Work order
Only the lines from the start of the data through the line with "Tem Data de" belong in the copy. Restate them word for word, minus the pictures.

Collected data:
******************************

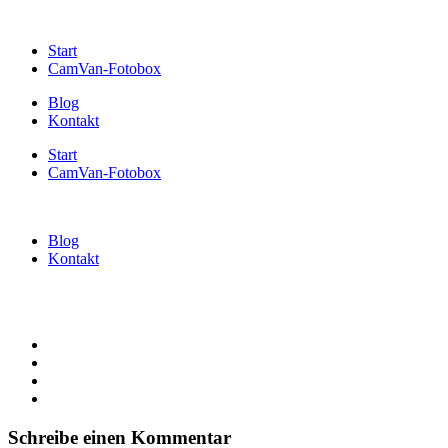
Start
CamVan-Fotobox
Blog
Kontakt
Start
CamVan-Fotobox
Blog
Kontakt
Schreibe einen Kommentar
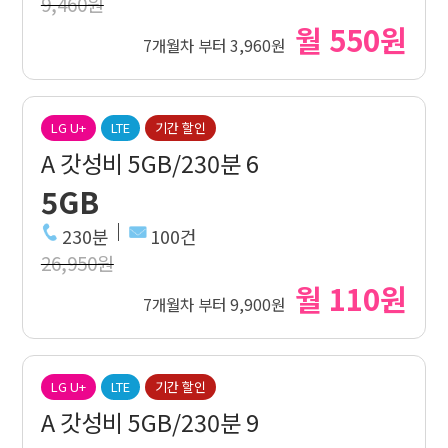
9,460원
월 550원
7개월차 부터 3,960원
LG U+
LTE
기간 할인
A 갓성비 5GB/230분 6
5GB
230분
100건
26,950원
월 110원
7개월차 부터 9,900원
LG U+
LTE
기간 할인
A 갓성비 5GB/230분 9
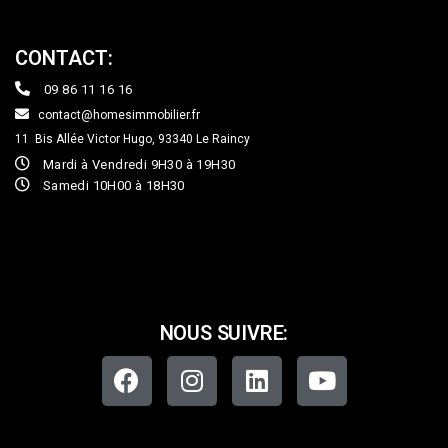
CONTACT:
09 86 11 16 16
contact@homesimmobilier.fr
11 Bis Allée Victor Hugo, 93340
Le Raincy
Mardi à Vendredi 9H30 à 19H30
Samedi 10H00 à 18H30
NOUS SUIVRE:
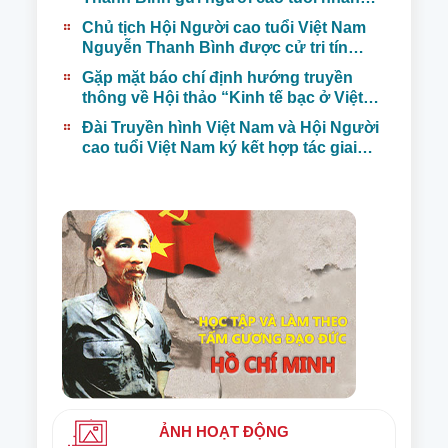
nhịp Xuân Bính Ngọ 2026
Chủ tịch Hội Người cao tuổi Việt Nam
Nguyễn Thanh Bình được cử tri tín
nhiệm tuyệt đối giới thiệu ứng cử đại
Gặp mặt báo chí định hướng truyền
biểu Quốc hội khóa XVI
thông về Hội thảo “Kinh tế bạc ở Việt
Nam trong kỷ nguyên mới”
Đài Truyền hình Việt Nam và Hội Người
cao tuổi Việt Nam ký kết hợp tác giai
đoạn 2025–2030
ẢNH HOẠT ĐỘNG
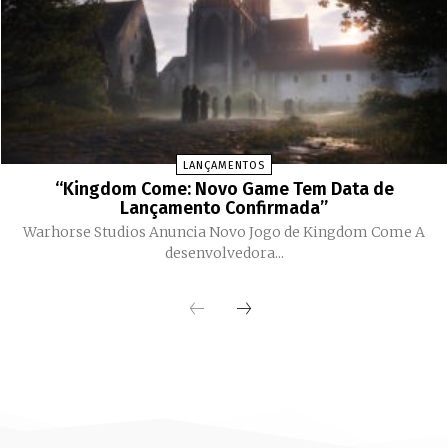
LANÇAMENTOS
“Kingdom Come: Novo Game Tem Data de
Lançamento Confirmada”
Warhorse Studios Anuncia Novo Jogo de Kingdom Come A
desenvolvedora...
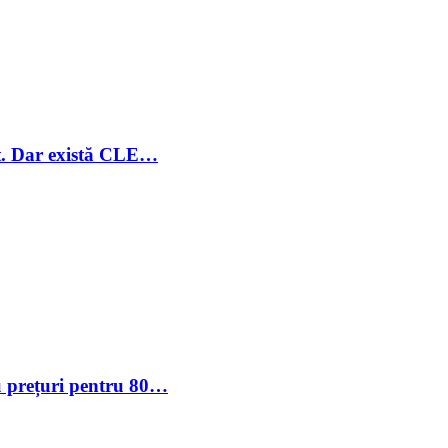
ant. Dar există CLE…
u prețuri pentru 80…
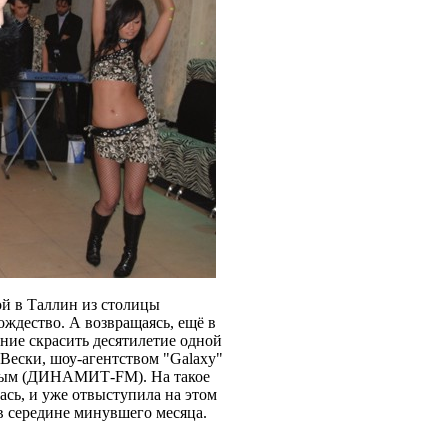
й в Таллин из столицы
ождество. А возвращаясь, ещё в
ние скрасить десятилетие одной
Вески, шоу-агентством "Galaxy"
вым (ДИНАМИТ-FM). На такое
ась, и уже отвыступила на этом
в середине минувшего месяца.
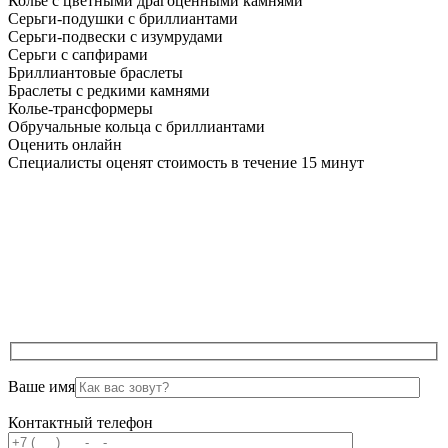
Колье с цветными драгоценными камнями
Серьги-подушки с бриллиантами
Серьги-подвески с изумрудами
Серьги с сапфирами
Бриллиантовые браслеты
Браслеты с редкими камнями
Колье-трансформеры
Обручальные кольца с бриллиантами
Оценить онлайн
Специалисты оценят стоимость в течение 15 минут
Ваше имя
Контактный телефон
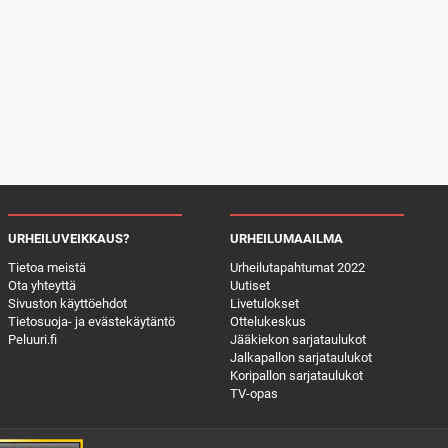
URHEILUVEIKKAUS?
URHEILUMAAILMA
Tietoa meistä
Urheilutapahtumat 2022
Ota yhteyttä
Uutiset
Sivuston käyttöehdot
Livetulokset
Tietosuoja- ja evästekäytäntö
Ottelukeskus
Peluuri.fi
Jääkiekon sarjataulukot
Jalkapallon sarjataulukot
Koripallon sarjataulukot
TV-opas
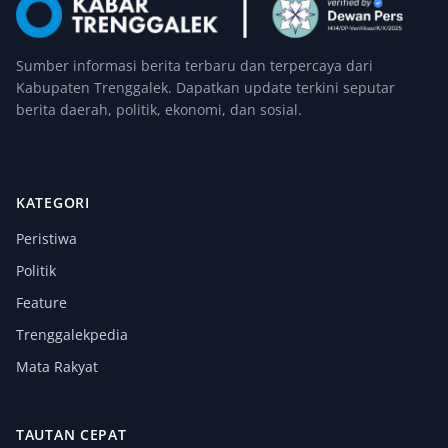
Sumber informasi berita terbaru dan terpercaya dari
Kabupaten Trenggalek. Dapatkan update terkini seputar
berita daerah, politik, ekonomi, dan sosial.
KATEGORI
Peristiwa
Politik
Feature
Trenggalekpedia
Mata Rakyat
TAUTAN CEPAT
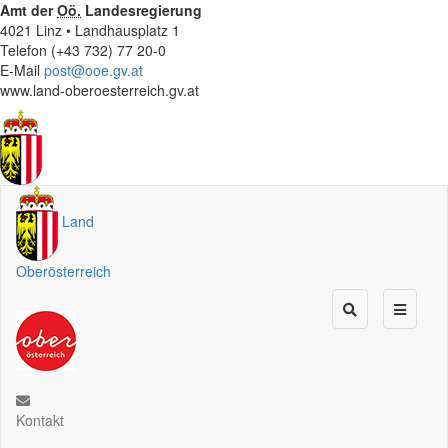
Amt der
Oö.
Landesregierung
4021 Linz • Landhausplatz 1
Telefon (+43 732) 77 20-0
E-Mail
post@ooe.gv.at
www.land-oberoesterreich.gv.at
Land
Oberösterreich
Kontakt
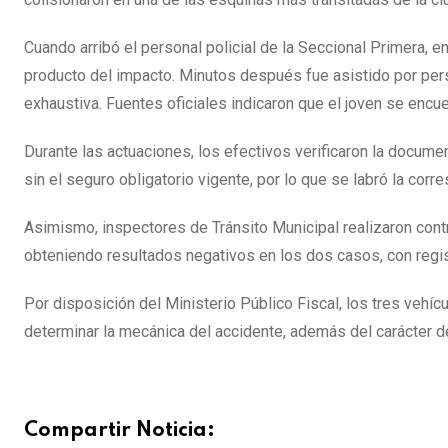
Cuando arribó el personal policial de la Seccional Primera, e
producto del impacto. Minutos después fue asistido por per
exhaustiva. Fuentes oficiales indicaron que el joven se encue
Durante las actuaciones, los efectivos verificaron la docum
sin el seguro obligatorio vigente, por lo que se labró la corr
Asimismo, inspectores de Tránsito Municipal realizaron con
obteniendo resultados negativos en los dos casos, con regis
Por disposición del Ministerio Público Fiscal, los tres vehí
determinar la mecánica del accidente, además del carácter de
Compartir Noticia:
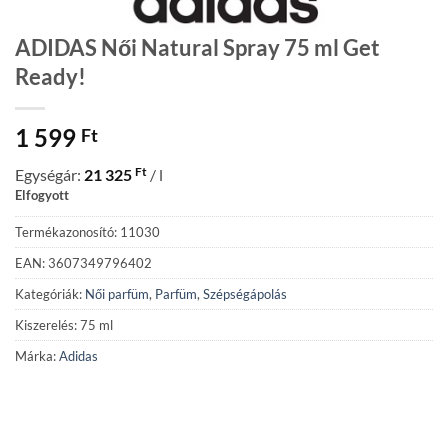
ADIDAS Női Natural Spray 75 ml Get
Ready!
1 599
Ft
Ft
Egységár:
21 325
/ l
Elfogyott
Termékazonosító: 11030
EAN: 3607349796402
Kategóriák:
Női parfüm
,
Parfüm
,
Szépségápolás
Kiszerelés: 75 ml
Márka:
Adidas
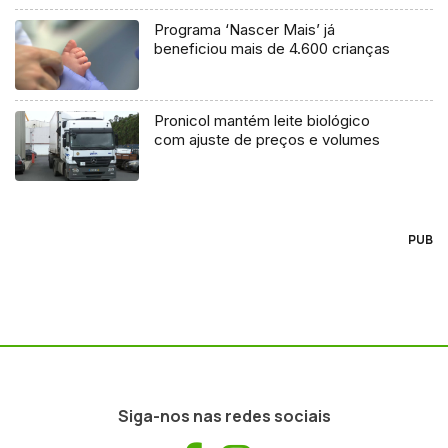
Programa ‘Nascer Mais’ já
beneficiou mais de 4.600 crianças
Pronicol mantém leite biológico
com ajuste de preços e volumes
PUB
Siga-nos nas redes sociais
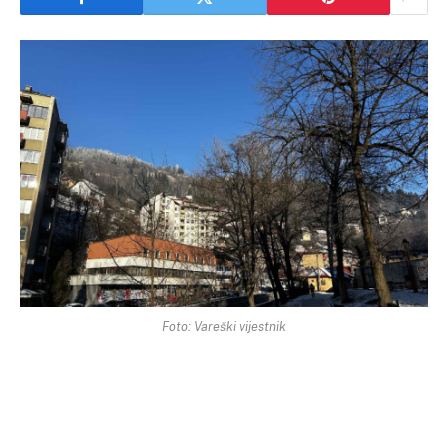
Foto: Vareški vijestnik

******************************

Solution
Start
CamVan-Fotobox
Blog
Kontakt
Start
CamVan-Fotobox
Blog
Kontakt
Schreibe einen Kommentar
9,460원
월 550원
7개월차 부터 3,960원
LG U+
LTE
기간 할인
A 갓성비 5GB/230분 6
5GB
230분
100건
26,950원
월 110원
7개월차 부터 9,900원
LG U+
LTE
기간 할인
A 갓성비 5GB/230분 9
CONTACT:
09 86 11 16 16
contact@homesimmobilier.fr
11 Bis Allée Victor Hugo, 93340
Le Raincy
Mardi à Vendredi 9H30 à 19H30
Samedi 10H00 à 18H30
NOUS SUIVRE:
nhịp Xuân Bính Ngọ 2026
Chủ tịch Hội Người cao tuổi Việt Nam
Nguyễn Thanh Bình được cử tri tín
nhiệm tuyệt đối giới thiệu ứng cử đại
Gặp mặt báo chí định hướng truyền
biểu Quốc hội khóa XVI
thông về Hội thảo “Kinh tế bạc ở Việt
Nam trong kỷ nguyên mới”
Đài Truyền hình Việt Nam và Hội Người
cao tuổi Việt Nam ký kết hợp tác giai
đoạn 2025–2030
ẢNH HOẠT ĐỘNG
LANÇAMENTOS
“Kingdom Come: Novo Game Tem Data de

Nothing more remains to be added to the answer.